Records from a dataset
- - - -
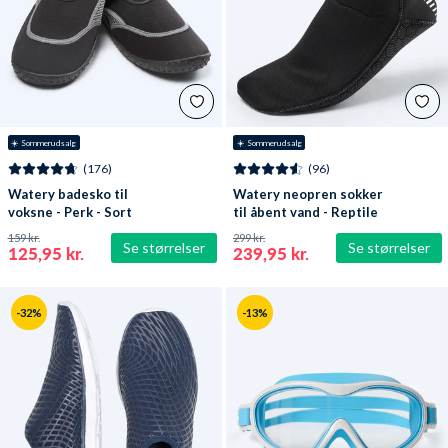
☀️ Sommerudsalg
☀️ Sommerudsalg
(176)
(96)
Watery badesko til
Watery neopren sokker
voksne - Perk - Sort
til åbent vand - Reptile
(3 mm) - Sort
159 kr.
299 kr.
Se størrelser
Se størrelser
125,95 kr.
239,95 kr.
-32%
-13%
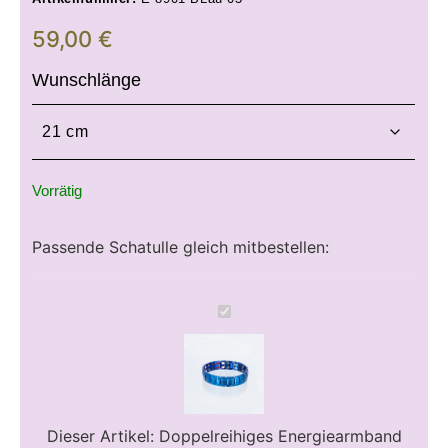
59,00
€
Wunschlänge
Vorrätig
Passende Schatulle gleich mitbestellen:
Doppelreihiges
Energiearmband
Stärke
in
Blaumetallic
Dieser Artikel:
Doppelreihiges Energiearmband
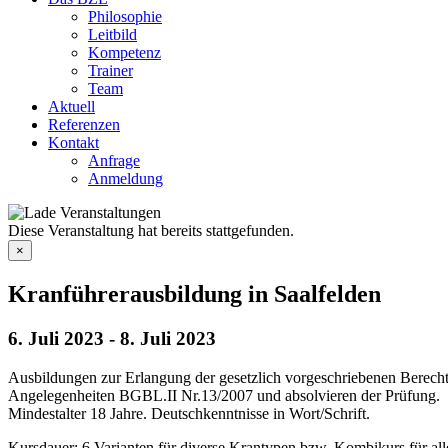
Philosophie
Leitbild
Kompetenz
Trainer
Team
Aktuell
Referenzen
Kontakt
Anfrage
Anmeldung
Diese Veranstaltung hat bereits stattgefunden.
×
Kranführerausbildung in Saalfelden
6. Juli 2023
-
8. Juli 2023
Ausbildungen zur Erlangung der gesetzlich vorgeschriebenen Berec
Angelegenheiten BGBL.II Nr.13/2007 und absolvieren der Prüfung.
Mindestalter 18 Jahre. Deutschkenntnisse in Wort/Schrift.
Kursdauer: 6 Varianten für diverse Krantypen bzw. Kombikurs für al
- - - -
Task instructions
Out of the records above, pull the lines that include the word "Watery".

Task answer
Watery badesko til
Watery neopren sokker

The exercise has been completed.